Le nombre de pages par bloc ainsi que la taille d’une page peut varier selon les fabricants et les types de Flash. Cependant deux organisations sont courantes, les Flash à petits blocs (32 pages à 512 octets de données) et les Flash à larges blocs (64 pages à 2048 octets de données.)

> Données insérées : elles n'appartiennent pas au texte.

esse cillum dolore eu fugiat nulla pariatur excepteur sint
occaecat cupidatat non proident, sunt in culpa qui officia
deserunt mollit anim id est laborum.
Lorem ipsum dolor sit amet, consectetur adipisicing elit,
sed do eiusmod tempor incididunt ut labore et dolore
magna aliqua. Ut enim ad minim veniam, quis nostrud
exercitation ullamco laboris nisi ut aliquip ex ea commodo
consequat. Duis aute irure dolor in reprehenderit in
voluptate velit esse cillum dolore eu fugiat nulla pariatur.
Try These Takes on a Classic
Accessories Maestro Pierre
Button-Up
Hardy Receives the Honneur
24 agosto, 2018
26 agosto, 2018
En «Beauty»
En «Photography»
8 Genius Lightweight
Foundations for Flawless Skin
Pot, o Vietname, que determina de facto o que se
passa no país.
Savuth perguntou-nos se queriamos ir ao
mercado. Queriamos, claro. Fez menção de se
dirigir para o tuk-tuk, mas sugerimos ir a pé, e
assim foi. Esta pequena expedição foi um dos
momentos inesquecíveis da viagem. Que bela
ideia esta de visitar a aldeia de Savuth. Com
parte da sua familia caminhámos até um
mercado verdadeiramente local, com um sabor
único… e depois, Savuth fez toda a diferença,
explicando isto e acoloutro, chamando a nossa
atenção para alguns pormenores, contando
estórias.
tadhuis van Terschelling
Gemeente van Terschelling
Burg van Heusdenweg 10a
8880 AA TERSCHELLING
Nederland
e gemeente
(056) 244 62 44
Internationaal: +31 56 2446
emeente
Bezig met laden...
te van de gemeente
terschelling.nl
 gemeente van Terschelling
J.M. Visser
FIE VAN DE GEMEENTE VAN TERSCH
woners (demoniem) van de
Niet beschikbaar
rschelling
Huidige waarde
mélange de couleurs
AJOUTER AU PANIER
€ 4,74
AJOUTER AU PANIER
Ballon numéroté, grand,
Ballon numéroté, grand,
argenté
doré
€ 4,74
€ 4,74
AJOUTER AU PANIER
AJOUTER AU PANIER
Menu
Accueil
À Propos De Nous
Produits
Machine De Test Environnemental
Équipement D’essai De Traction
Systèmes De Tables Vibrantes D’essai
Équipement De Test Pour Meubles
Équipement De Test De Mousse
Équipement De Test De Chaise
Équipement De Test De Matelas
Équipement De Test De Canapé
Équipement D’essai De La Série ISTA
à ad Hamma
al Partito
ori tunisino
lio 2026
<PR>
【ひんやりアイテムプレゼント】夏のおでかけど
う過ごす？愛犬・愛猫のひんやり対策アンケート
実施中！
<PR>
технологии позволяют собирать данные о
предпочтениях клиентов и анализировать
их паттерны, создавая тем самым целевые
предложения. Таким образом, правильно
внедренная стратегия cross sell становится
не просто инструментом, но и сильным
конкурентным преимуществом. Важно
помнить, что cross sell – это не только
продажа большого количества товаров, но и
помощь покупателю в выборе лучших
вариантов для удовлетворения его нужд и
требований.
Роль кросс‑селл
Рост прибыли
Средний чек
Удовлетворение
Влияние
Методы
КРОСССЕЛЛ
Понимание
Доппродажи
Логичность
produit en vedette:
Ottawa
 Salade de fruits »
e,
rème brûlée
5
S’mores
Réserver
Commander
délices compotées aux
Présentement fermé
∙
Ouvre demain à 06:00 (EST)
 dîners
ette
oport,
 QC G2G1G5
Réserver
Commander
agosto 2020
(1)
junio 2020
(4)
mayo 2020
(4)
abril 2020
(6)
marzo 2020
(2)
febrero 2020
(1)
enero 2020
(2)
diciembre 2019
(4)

Contrairement aux Flash NOR, les Flash NAND ne garantissent pas un stockage à 100% de l’information. Pour détecter ces erreurs et dans la mesure du possible les corriger, chaque page d’un bloc dispose, en plus des bits de données, de bits en réserve pour stocker un code de correction d’erreurs (ECC - Error Correction Code). Sur la durée de vie des Flash NAND, il arrive que certains blocs se dégradent de telle sorte qu’il ne soit plus possible de corriger ces erreurs (quelques pour cent). Dans ce cas, les blocs concernés sont marqués comme défectueux (bad blocks) et remplacés par des blocs de réserve. Les processus de fabrication produisent également un certain nombre de blocs défectueux.
La rétention des données est également plus courte que celle des Flash NOR, environ 10 ans. Par contre, elles permettent plus de cycles “effacement/écriture”, environ 1‘000‘000. Le bloc est la plus petite unité effaçable. L’effacement d’un bloc ne prend que quelque 500µs.
Par leur architecture, les Flash NAND ne disposent que d’une interface série pour accéder à leur contenu. Cette interface nécessite la mise en place d’un contrôleur. Hormis le transfert des pages de données avec la mémoire Flash (écriture, lecture, effacement), ce contrôleur est en charge de gérer:
- les codes de correction d’erreurs
- les blocs défectueux
- l’usure uniforme des blocs (wear leveling)
Les Flash NAND sont disponibles sous différents types de boîtier. Dans le domaine des systèmes embarqués, la technologie eMMC (embedded MMC - embedded Multi Media Card) est très courante, car elle permet de souder le chip directement sur la carte électronique. Les cartes mémoire SD, ou micro SD, servent souvent de support si le système ou l’application nécessite une carte amovible.